Starting to use Python to work with geospatial data

Start by launching in a console window the ipython interpreter. It is useful to launch ipython with the -pylab option, as this will load a number of useful modules (numpy, scipy and matplotlib), saving you the hassle of loading them yourself. The documentation for ipython is quite extensive.

$ ipython -pylab
WARNING: `-pylab` flag has been deprecated.
Use `--pylab` instead, or `--pylab=foo` to specify a backend.
Enthought Python Distribution --

Python 2.7.2 |EPD 7.1-2 (64-bit)| (default, Jul  3 2011, 15:17:51)
Type "copyright", "credits" or "license" for more information.

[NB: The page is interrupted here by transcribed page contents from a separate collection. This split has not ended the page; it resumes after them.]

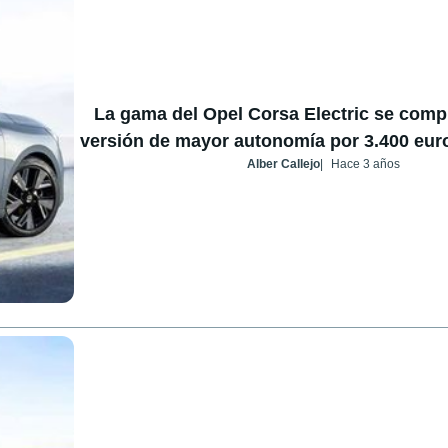
La gama del Opel Corsa Electric se comp
versión de mayor autonomía por 3.400 eur
Alber Callejo
Hace 3 años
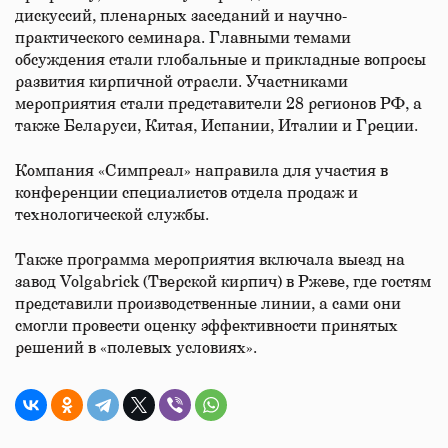
дискуссий, пленарных заседаний и научно-
практического семинара. Главными темами
обсуждения стали глобальные и прикладные вопросы
развития кирпичной отрасли. Участниками
мероприятия стали представители 28 регионов РФ, а
также Беларуси, Китая, Испании, Италии и Греции.
Компания «Симпреал» направила для участия в
конференции специалистов отдела продаж и
технологической службы.
Также программа мероприятия включала выезд на
завод Volgabrick (Тверской кирпич) в Ржеве, где гостям
представили производственные линии, а сами они
смогли провести оценку эффективности принятых
решений в «полевых условиях».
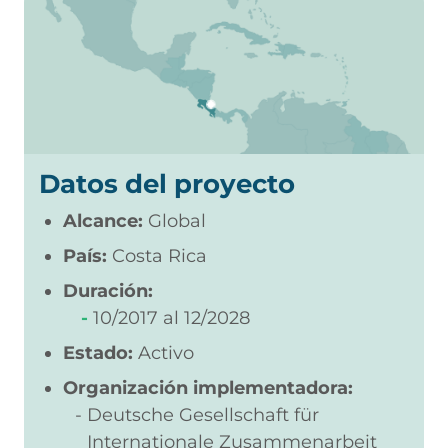
Datos del proyecto
Alcance:
Global
País:
Costa Rica
Duración:
10/2017
12/2028
Estado:
Activo
Organización implementadora:
Deutsche Gesellschaft für
Internationale Zusammenarbeit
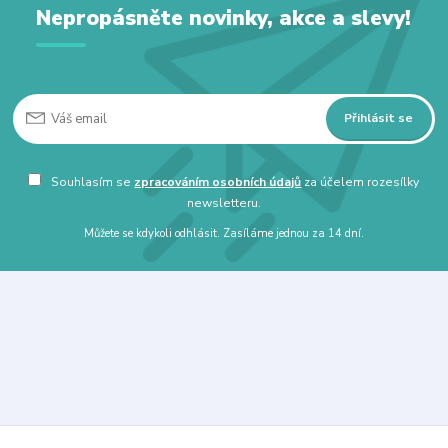
Nepropásněte novinky, akce a slevy!
Přihlásit se
Souhlasím se
zpracováním osobních údajů
za účelem rozesílky
newsletteru.
Můžete se kdykoli odhlásit. Zasíláme jednou za 14 dní.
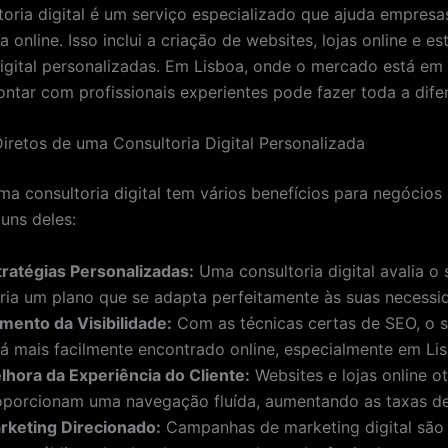
oria digital é um serviço especializado que ajuda empresa
 online. Isso inclui a criação de websites, lojas online e es
igital personalizadas. Em Lisboa, onde o mercado está em
ontar com profissionais experientes pode fazer toda a dife
Diretos de uma Consultoria Digital Personalizada
ma consultoria digital tem vários benefícios para negócios 
uns deles:
tratégias Personalizadas:
Uma consultoria digital avalia o
cria um plano que se adapta perfeitamente às suas necessi
mento da Visibilidade:
Com as técnicas certas de SEO, o 
rá mais facilmente encontrado online, especialmente em Li
lhora da Experiência do Cliente:
Websites e lojas online o
oporcionam uma navegação fluída, aumentando as taxas d
rketing Direcionado:
Campanhas de marketing digital são 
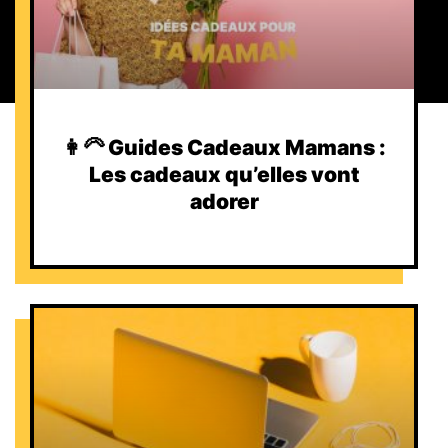
👩‍🦳 Guides Cadeaux Mamans :
Les cadeaux qu’elles vont
adorer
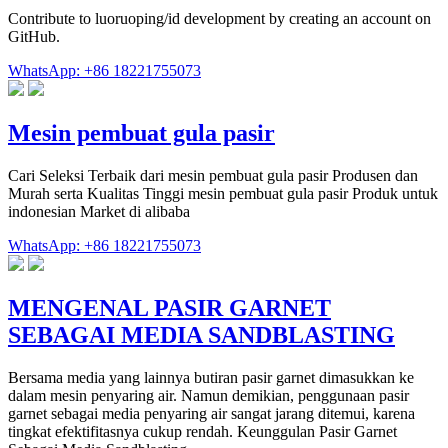
Contribute to luoruoping/id development by creating an account on
GitHub.
WhatsApp: +86 18221755073
Mesin pembuat gula pasir
Cari Seleksi Terbaik dari mesin pembuat gula pasir Produsen dan
Murah serta Kualitas Tinggi mesin pembuat gula pasir Produk untuk
indonesian Market di alibaba
WhatsApp: +86 18221755073
MENGENAL PASIR GARNET
SEBAGAI MEDIA SANDBLASTING
Bersama media yang lainnya butiran pasir garnet dimasukkan ke
dalam mesin penyaring air. Namun demikian, penggunaan pasir
garnet sebagai media penyaring air sangat jarang ditemui, karena
tingkat efektifitasnya cukup rendah. Keunggulan Pasir Garnet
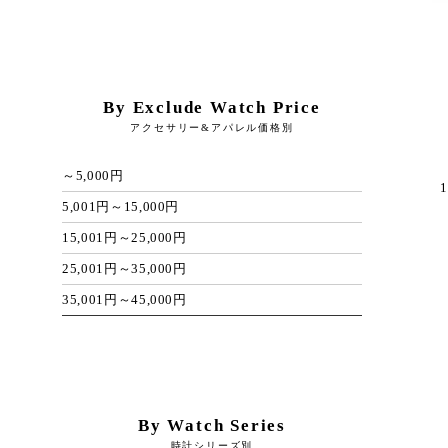
By Exclude Watch Price
アクセサリー&アパレル価格別
～5,000円
1
5,001円～15,000円
15,001円～25,000円
25,001円～35,000円
35,001円～45,000円
By Watch Series
時計シリーズ別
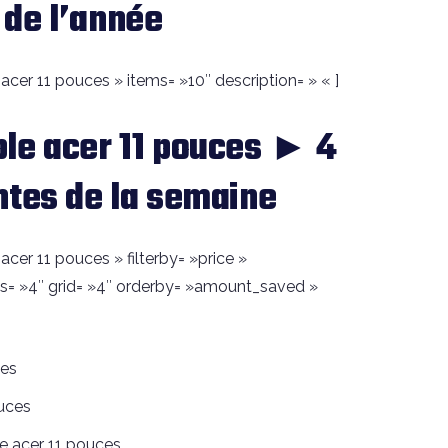
de l’année
cer 11 pouces » items= »10″ description= » « ]
le acer 11 pouces ► 4
ntes de la semaine
cer 11 pouces » filterby= »price »
s= »4″ grid= »4″ orderby= »amount_saved »
ces
ouces
e acer 11 pouces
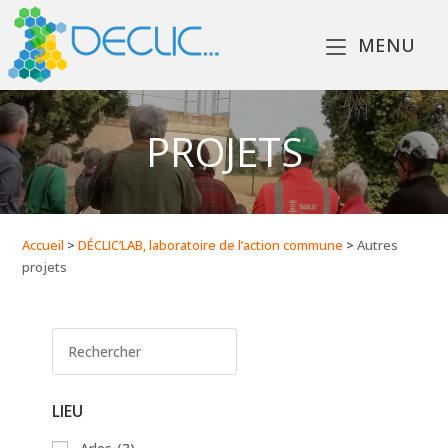
MENU
PROJETS
Accueil
>
DÉCLIC’LAB, laboratoire de l’action commune
>
Autres
projets
LIEU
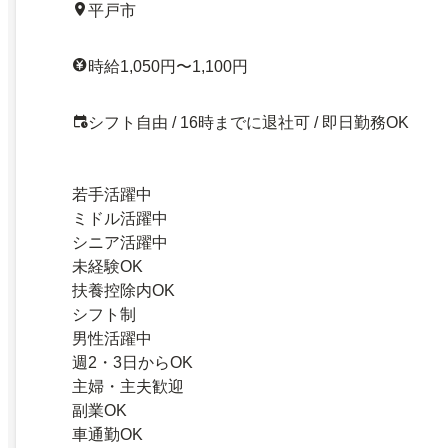
平戸市
時給1,050円〜1,100円
シフト自由 / 16時までに退社可 / 即日勤務OK
若手活躍中
ミドル活躍中
シニア活躍中
未経験OK
扶養控除内OK
シフト制
男性活躍中
週2・3日からOK
主婦・主夫歓迎
副業OK
車通勤OK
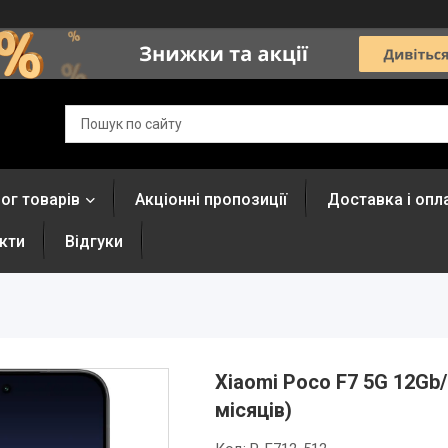
ог товарів
Акціонні пропозиції
Доставка і опл
кти
Відгуки
Xiaomi Poco F7 5G 12Gb/
місяців)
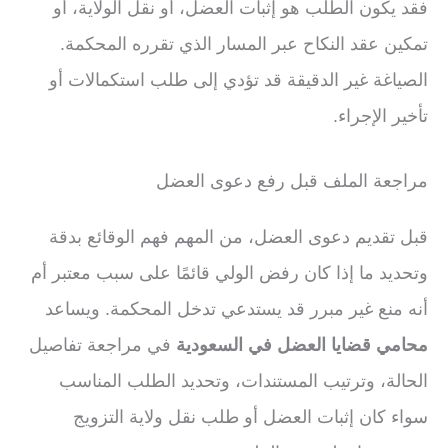
فقد يكون الطلب هو إثبات العضل، أو نقل الولاية، أو
تمكين عقد النكاح عبر المسار الذي تقرره المحكمة.
الصياغة غير الدقيقة قد تؤدي إلى طلب استكمالات أو
تأخير الإجراء.
مراجعة الملف قبل رفع دعوى العضل
قبل تقديم دعوى العضل، من المهم فهم الوقائع بدقة
وتحديد ما إذا كان رفض الولي قائمًا على سبب معتبر أم
أنه منع غير مبرر قد يستدعي تدخل المحكمة. ويساعد
محامي قضايا العضل في السعودية
في مراجعة تفاصيل
الحالة، وترتيب المستندات، وتحديد الطلب المناسب
سواء كان إثبات العضل أو طلب نقل ولاية التزويج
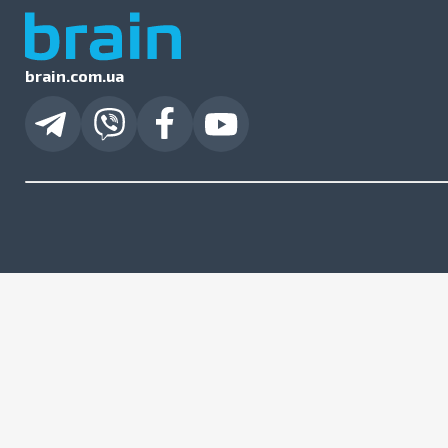
brain.com.ua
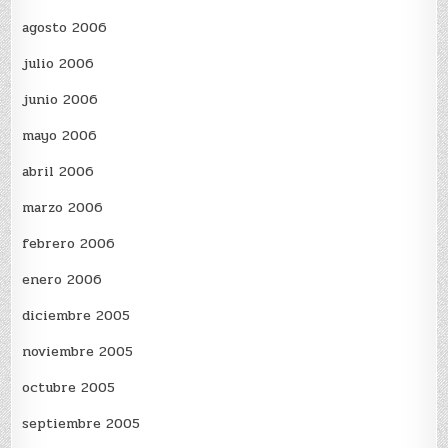
agosto 2006
julio 2006
junio 2006
mayo 2006
abril 2006
marzo 2006
febrero 2006
enero 2006
diciembre 2005
noviembre 2005
octubre 2005
septiembre 2005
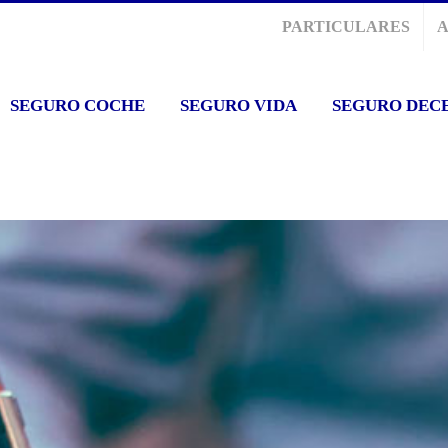
PARTICULARES
SEGURO COCHE
SEGURO VIDA
SEGURO DEC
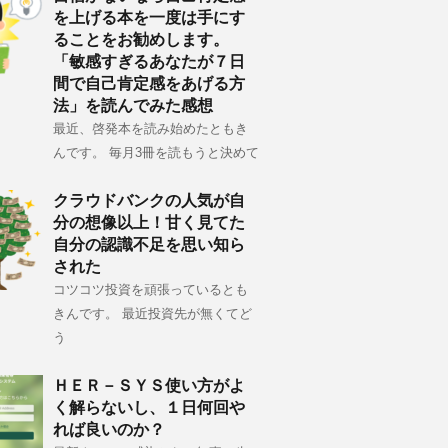
を上げる本を一度は手にす
ることをお勧めします。
「敏感すぎるあなたが７日
間で自己肯定感をあげる方
法」を読んでみた感想
最近、啓発本を読み始めたともき
んです。 毎月3冊を読もうと決めて
クラウドバンクの人気が自
分の想像以上！甘く見てた
自分の認識不足を思い知ら
された
コツコツ投資を頑張っているとも
きんです。 最近投資先が無くてど
う
ＨＥＲ－ＳＹＳ使い方がよ
く解らないし、１日何回や
れば良いのか？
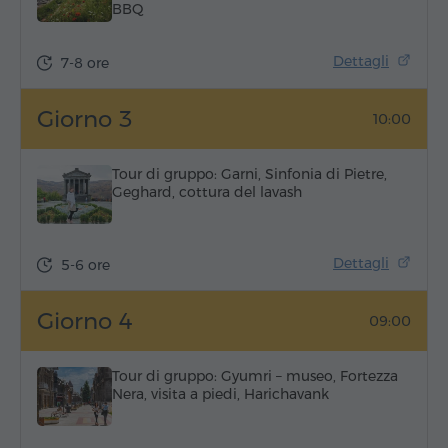
BBQ
Dettagli
7-8 ore
Giorno 3
10:00
Tour di gruppo: Garni, Sinfonia di Pietre,
Geghard, cottura del lavash
Dettagli
5-6 ore
Giorno 4
09:00
Tour di gruppo: Gyumri – museo, Fortezza
Nera, visita a piedi, Harichavank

IPython 0.11 -- An enhanced Interactive Python.
?         -> Introduction and overview of IPython's features.
%quickref -> Quick reference.
help      -> Python's own help system.
object?   -> Details about 'object', use 'object??' for extra details.

Welcome to pylab, a matplotlib-based Python environment [backend: WXAgg].
For more information, type 'help(pylab)'.

In [1]:

You can try and type python commands here. However, in order to use the GDAL bindings, we need to first import the osgeo.gdal module. Also, you can check the documentation by typing help (gdal). The first thing to do is to read a file into python. We shall use a MODIS HDF file, that you can find on the system in /data/geospatial_10/ucfajlg/MOD12/MCD12Q1.A2005001.h17v03.005.2008310174635.hdf. Since HDF files have subdatasets, we’ll open the HDF file, examine the subdatasets and then load the subdataset we are interested in (to GDAL, a subdataset is a normal file, albeit one with a peculiar filename). So we create a GDAL object by using the gdal.Open function. This function requires a filename (see line[2] below). We then use the GetSubDatasets() method on the GDAL object to list the subdatasets, as well as their descriptions. Note that this is a list, where each element (each dataset) is a tuple. The first element of the tuple is the GDAL subdataset “filename”. It includes the real filename, as well as the particular subdataset. To save typing, you can store the return of GetSubDatasets() into a variable and refer to the filename for the Land_Cover_Type_5 dataset by inspecting element [4][0] of the variable where you stored the subdatasets. But for now, just load data for Land_Cover_Type_1 in a variable called lc_fich

In [1]: from osgeo import gdal

In [2]: gdal_dataset = gdal.Open ("/data/geospatial_10/ucfajlg/MOD12/MCD12Q1.A2005001.h17v03.005.2008310174635.hdf")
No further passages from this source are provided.